* _INSTRUCTIONS FOR THE TASK_:
A word-for-word reproduction of the data below is needed, with no pictures in it.

* _WORKING DATA_:
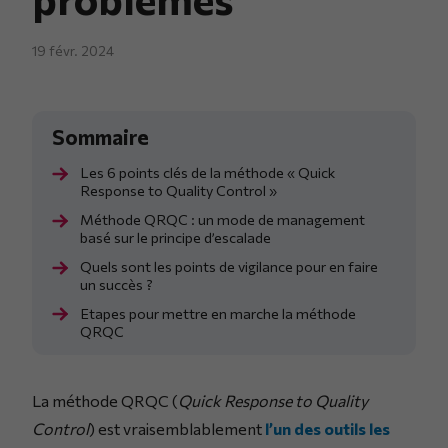
19 févr. 2024
Les 6 points clés de la méthode « Quick
Response to Quality Control »
Méthode QRQC : un mode de management
basé sur le principe d’escalade
Quels sont les points de vigilance pour en faire
un succès ?
Etapes pour mettre en marche la méthode
QRQC
La méthode QRQC (
Quick Response to Quality
Control
) est vraisemblablement
l’un des outils les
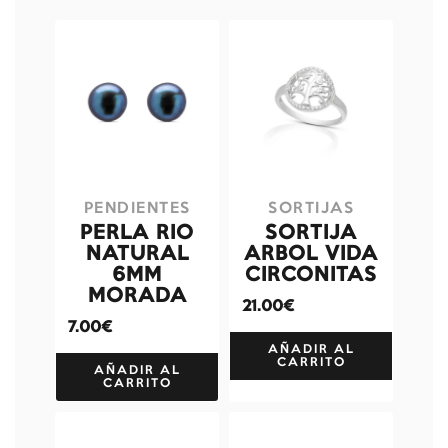
PENDIENTES
SORTIJAS
PERLA RIO
SORTIJA
NATURAL
ARBOL VIDA
6MM
CIRCONITAS
MORADA
21.00€
7.00€
AÑADIR AL
CARRITO
AÑADIR AL
CARRITO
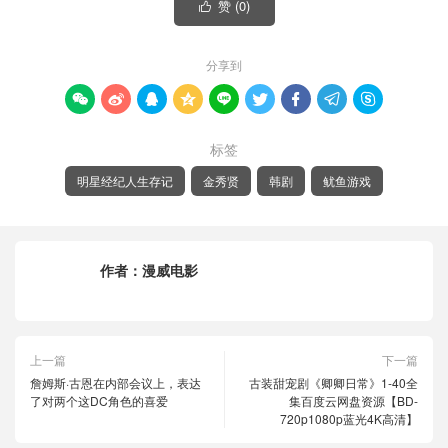
赞 (
0
)

分享到









标签
明星经纪人生存记
金秀贤
韩剧
鱿鱼游戏
作者：
漫威电影
上一篇
下一篇
詹姆斯·古恩在内部会议上，表达
古装甜宠剧《卿卿日常》1-40全
了对两个这DC角色的喜爱
集百度云网盘资源【BD-
720p1080p蓝光4K高清】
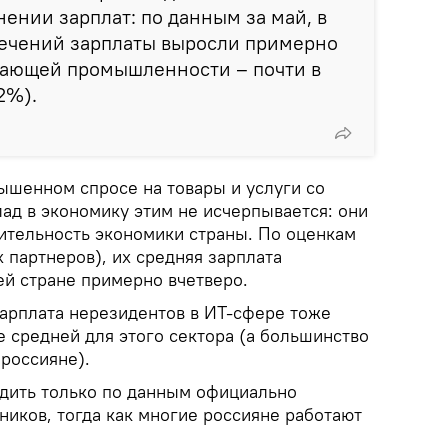
нении зарплат: по данным за май, в
лечений зарплаты выросли примерно
ывающей промышленности – почти в
2%).
ышенном спросе на товары и услуги со
лад в экономику этим не исчерпывается: они
тельность экономики страны. По оценкам
 партнеров), их средняя зарплата
й стране примерно вчетверо.
арплата нерезидентов в ИТ-сфере тоже
 средней для этого сектора (а большинство
 россияне).
удить только по данным официально
ников, тогда как многие россияне работают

* _SOLUTION TO THIS TASK_:
19 févr. 2024
Les 6 points clés de la méthode « Quick
Response to Quality Control »
Méthode QRQC : un mode de management
basé sur le principe d’escalade
Quels sont les points de vigilance pour en faire
un succès ?
Etapes pour mettre en marche la méthode
QRQC
La méthode QRQC (
Quick Response to Quality
Control
) est vraisemblablement
l’un des outils les
PENDIENTES
SORTIJAS
PERLA RIO
SORTIJA
NATURAL
ARBOL VIDA
6MM
CIRCONITAS
MORADA
21.00€
7.00€
AÑADIR AL
CARRITO
AÑADIR AL
CARRITO
赞 (
0
)

分享到









标签
明星经纪人生存记
金秀贤
韩剧
鱿鱼游戏
作者：
漫威电影
上一篇
下一篇
詹姆斯·古恩在内部会议上，表达
古装甜宠剧《卿卿日常》1-40全
了对两个这DC角色的喜爱
集百度云网盘资源【BD-
720p1080p蓝光4K高清】
нении зарплат: по данным за май, в
лечений зарплаты выросли примерно
ывающей промышленности – почти в
2%).
ышенном спросе на товары и услуги со
лад в экономику этим не исчерпывается: они
тельность экономики страны. По оценкам
 партнеров), их средняя зарплата
й стране примерно вчетверо.
арплата нерезидентов в ИТ-сфере тоже
 средней для этого сектора (а большинство
 россияне).
удить только по данным официально
ников, тогда как многие россияне работают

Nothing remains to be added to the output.